DIRECTIONS FOR THIS TASK: Find the lines in the listing below that have the word "click" and give their count, nothing else.

ENTRIES SUPPLIED:
○ ○ ○

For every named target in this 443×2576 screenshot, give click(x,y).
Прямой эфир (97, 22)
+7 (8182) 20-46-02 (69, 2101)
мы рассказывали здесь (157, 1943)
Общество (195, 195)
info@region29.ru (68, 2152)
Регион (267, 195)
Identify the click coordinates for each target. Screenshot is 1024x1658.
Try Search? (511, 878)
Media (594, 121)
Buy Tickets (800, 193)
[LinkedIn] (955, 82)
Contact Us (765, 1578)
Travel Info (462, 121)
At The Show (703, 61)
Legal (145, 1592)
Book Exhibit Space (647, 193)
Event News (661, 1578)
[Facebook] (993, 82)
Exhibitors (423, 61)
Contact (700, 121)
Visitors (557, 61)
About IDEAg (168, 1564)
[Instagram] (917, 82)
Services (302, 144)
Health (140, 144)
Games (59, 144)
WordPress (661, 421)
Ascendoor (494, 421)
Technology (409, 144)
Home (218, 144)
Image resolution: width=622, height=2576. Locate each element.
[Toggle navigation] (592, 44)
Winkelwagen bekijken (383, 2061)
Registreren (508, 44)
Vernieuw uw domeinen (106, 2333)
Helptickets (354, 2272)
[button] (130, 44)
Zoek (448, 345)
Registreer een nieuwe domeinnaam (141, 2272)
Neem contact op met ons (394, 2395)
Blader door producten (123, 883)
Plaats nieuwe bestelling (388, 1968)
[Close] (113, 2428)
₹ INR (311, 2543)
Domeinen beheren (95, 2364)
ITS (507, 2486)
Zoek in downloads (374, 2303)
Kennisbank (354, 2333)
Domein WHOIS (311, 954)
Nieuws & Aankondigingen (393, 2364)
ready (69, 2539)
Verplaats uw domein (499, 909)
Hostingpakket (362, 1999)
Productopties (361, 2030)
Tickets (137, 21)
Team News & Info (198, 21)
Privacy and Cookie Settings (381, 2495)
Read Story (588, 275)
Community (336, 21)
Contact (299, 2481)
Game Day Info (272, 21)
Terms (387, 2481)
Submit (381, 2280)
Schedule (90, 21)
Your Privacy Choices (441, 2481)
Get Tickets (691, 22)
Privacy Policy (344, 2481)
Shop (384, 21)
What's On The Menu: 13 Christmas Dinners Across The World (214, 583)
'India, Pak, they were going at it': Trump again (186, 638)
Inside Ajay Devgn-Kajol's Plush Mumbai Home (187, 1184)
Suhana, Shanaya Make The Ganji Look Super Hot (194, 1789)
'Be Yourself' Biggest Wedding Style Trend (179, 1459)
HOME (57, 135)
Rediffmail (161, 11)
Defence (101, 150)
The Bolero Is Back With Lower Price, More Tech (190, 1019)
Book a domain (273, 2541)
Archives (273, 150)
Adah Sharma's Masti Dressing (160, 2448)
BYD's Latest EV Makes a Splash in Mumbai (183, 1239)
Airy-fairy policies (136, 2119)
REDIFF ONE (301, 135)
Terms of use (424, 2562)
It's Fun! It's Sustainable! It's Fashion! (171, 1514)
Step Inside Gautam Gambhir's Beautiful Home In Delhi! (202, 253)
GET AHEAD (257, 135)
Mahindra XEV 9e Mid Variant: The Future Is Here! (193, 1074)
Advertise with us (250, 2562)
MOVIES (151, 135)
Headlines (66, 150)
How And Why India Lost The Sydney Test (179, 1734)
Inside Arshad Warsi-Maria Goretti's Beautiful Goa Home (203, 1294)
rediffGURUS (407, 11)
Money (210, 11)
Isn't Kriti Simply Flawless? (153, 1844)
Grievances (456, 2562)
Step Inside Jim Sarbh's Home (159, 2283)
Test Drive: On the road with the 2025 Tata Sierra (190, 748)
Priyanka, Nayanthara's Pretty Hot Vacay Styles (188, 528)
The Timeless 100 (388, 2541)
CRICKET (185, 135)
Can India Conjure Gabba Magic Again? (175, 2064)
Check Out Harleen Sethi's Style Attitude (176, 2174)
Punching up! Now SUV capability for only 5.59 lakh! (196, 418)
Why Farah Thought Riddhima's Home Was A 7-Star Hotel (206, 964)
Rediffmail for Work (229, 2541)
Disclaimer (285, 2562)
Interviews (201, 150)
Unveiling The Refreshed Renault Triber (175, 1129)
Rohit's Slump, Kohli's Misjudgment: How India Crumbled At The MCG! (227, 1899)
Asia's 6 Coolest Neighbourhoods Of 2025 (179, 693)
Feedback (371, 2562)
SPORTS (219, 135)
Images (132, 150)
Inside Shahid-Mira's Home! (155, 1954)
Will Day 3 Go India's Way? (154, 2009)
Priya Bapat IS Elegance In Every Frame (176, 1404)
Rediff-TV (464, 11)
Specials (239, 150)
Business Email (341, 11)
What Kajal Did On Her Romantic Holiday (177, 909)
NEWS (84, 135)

○ ○ ○

ANSWER TO THE EXERCISE: 2